## WHAT TO WORK ON
In the entries below, some lines contain "koji"; work out how many and answer with the figure only.

## DATA LISTING
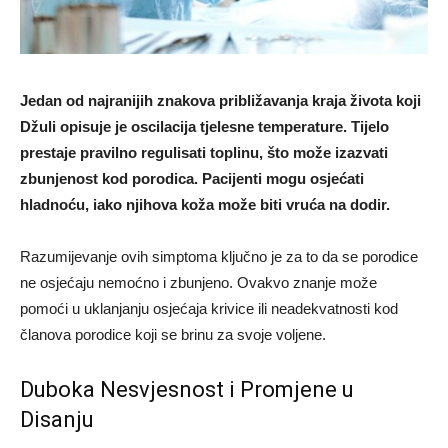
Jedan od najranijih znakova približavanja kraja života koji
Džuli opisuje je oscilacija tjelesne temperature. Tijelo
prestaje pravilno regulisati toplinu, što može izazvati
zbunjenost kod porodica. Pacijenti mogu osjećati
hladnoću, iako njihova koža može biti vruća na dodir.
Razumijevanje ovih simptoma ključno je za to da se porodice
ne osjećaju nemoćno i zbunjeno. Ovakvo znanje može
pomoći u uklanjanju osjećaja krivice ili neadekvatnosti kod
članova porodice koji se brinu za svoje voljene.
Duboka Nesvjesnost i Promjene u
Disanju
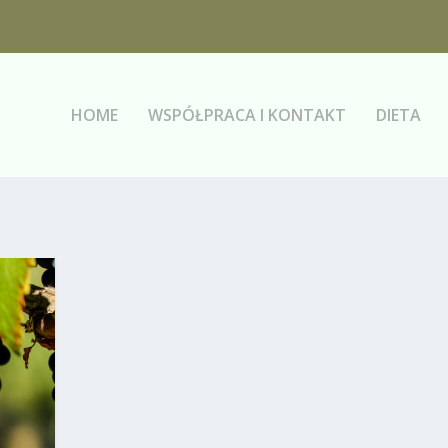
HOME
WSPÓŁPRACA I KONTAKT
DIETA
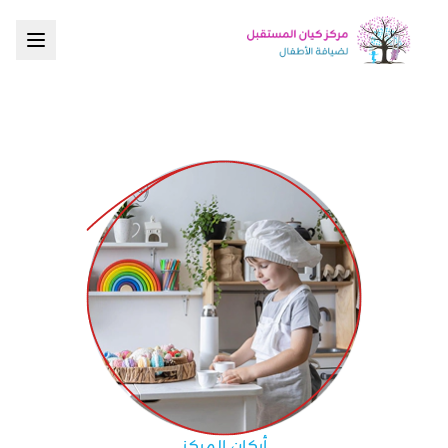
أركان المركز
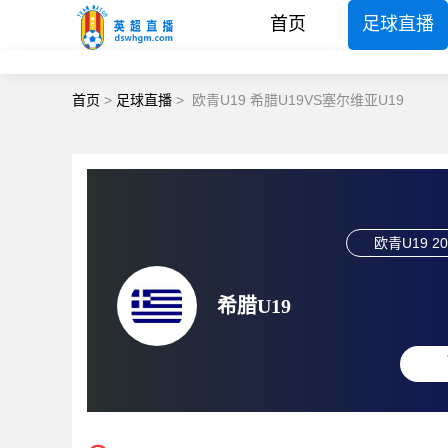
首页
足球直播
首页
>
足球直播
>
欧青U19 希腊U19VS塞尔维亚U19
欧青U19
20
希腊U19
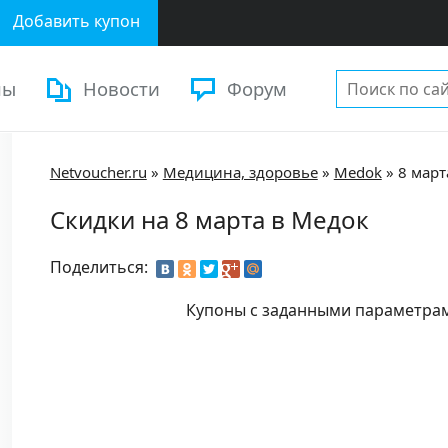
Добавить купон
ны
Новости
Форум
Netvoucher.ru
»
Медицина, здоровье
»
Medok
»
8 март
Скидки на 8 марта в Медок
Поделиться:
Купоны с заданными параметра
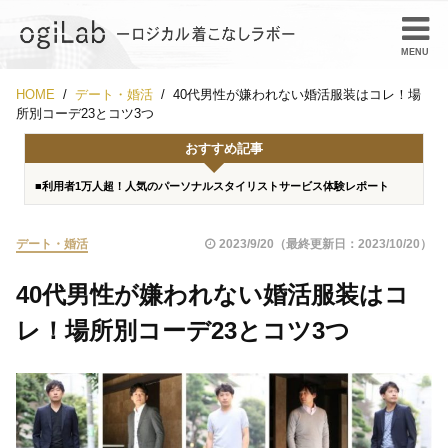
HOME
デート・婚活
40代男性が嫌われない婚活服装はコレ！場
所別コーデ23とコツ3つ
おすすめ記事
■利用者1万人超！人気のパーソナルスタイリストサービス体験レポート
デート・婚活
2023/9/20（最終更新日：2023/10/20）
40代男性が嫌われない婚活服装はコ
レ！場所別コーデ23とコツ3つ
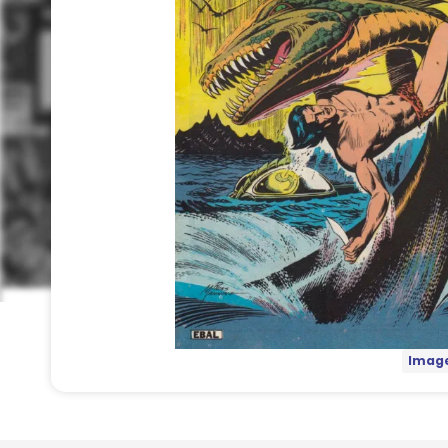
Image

## EXERCISE RESPONSE
2